Metaphoric Puppy Love
Not quite as if she'd seen a ghost—more as if Alice saw me screwing one. "Chas, you're giving the dog a hand job."
It's a black toy poodle. I look down. The tiniest red penis sticks out, and there I am absentmindedly stroking it. Frodo's tongue lolls to the side. He looks like a tiny fruit bat or gremlin, ears to the side, flopping.
"Well, stop, for God's sake."
Okay. Frodo turns over, stands up, yawns, flops back down next to me.
"No wonder he likes you best," Alice says. "Who can compete with that?" She sits in the corner of the couch. Frodo doesn't look up.
"I didn't give your dad a hand job. He likes me best."
"Well maybe you did. You disappear when he arrives, never call him. What else explains his love for you? That's why I'd never have kids with you."
"Because I would give them hand jobs?"
"Not real ones. Metaphoric ones."
Alice loses me then. I try to piece the image together. She has a point, somewhere, how everything becomes mine eventually. It has something to do with not desiring them, the way Alice does. The way she'll sit beside Frodo while he sleeps, pull him close to her, rest her head on his belly–and his rising, stretching, and then moving away's inevitable.
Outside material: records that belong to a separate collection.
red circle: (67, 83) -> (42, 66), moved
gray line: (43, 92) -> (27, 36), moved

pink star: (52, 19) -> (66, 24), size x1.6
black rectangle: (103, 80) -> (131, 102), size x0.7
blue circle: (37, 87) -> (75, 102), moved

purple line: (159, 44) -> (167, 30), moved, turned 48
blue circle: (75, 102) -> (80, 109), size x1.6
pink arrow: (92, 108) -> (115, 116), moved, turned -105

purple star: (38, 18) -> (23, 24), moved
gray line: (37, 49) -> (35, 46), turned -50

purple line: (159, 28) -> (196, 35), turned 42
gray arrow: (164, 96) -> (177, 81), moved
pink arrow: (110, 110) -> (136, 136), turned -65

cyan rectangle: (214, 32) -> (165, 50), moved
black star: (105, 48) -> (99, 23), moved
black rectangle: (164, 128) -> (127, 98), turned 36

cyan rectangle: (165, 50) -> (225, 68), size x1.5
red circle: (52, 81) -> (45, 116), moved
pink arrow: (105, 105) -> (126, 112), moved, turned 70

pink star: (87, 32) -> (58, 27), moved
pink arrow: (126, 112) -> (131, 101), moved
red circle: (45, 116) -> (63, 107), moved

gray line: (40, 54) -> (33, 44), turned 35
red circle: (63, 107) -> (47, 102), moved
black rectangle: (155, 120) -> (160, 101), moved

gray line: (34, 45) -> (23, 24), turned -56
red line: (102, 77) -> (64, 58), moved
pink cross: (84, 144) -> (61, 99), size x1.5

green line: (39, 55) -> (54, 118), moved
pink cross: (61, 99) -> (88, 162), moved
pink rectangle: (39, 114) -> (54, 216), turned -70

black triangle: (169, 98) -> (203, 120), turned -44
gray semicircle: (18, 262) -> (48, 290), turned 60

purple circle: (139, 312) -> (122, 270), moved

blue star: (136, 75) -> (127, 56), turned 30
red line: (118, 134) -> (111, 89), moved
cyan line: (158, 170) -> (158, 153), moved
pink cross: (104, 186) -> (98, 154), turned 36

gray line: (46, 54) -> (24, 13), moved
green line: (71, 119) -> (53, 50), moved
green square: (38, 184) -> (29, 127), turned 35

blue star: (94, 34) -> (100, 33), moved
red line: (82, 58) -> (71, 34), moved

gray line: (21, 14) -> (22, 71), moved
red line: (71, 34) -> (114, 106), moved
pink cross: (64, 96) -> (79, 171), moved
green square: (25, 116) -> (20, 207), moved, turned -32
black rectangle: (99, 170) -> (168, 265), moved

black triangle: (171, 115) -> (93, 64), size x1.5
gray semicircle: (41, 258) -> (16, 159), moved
"Boundaries," Alice says. "Next week, you'll be going down on him."
"Well, we know you can't compete with that."
She winces. Perhaps I'll surprise Alice with a cat, suffocate it with attention, watch it scurry into her arms. Female. I think you'd know, with a girl cat, what boundaries you've crossed without thinking.
In the vet's waiting room, all the other guys pat their monstrous beasts. One of them says to me, "I guess we know who's the boss in your house." Two or three of them laugh at Frodo curled up into a tiny ball. I tell them, "Maybe I like little dogs." Yeah, they answer, and maybe the vet could glue your dog's balls to your own.
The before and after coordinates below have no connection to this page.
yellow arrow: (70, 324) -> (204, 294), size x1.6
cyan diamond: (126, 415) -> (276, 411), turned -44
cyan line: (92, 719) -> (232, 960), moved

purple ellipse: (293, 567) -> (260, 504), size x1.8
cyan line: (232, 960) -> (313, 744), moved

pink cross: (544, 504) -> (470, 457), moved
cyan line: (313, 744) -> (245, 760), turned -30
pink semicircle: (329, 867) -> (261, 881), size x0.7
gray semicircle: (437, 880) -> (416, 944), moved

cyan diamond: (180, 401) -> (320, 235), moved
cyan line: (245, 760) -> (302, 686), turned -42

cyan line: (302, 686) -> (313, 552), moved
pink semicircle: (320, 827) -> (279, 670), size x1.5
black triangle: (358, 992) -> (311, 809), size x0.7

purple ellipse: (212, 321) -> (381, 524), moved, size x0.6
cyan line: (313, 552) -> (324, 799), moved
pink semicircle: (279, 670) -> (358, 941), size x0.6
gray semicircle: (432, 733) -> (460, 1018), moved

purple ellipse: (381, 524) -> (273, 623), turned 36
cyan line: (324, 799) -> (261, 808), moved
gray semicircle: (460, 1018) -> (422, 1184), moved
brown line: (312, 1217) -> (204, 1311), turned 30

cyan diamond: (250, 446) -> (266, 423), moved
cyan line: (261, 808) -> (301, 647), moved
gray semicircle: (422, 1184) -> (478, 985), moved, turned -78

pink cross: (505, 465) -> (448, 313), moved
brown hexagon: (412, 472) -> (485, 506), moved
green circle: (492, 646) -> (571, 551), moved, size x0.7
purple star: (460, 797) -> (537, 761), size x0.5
They have it all wrong, of course. "We can get rid of the dog, if you want," I say.
"But he's so much yours," she says.
I shrug.
"What you must think of me," she says. "I wouldn't get rid of the dog."
"I'll do it. Then you can be happy again."
"You're a monster," she says. She picks up the dog, pulls him to her chest, and within an instant of his release he will run to find me—for his hand job, I guess, metaphoric or otherwise.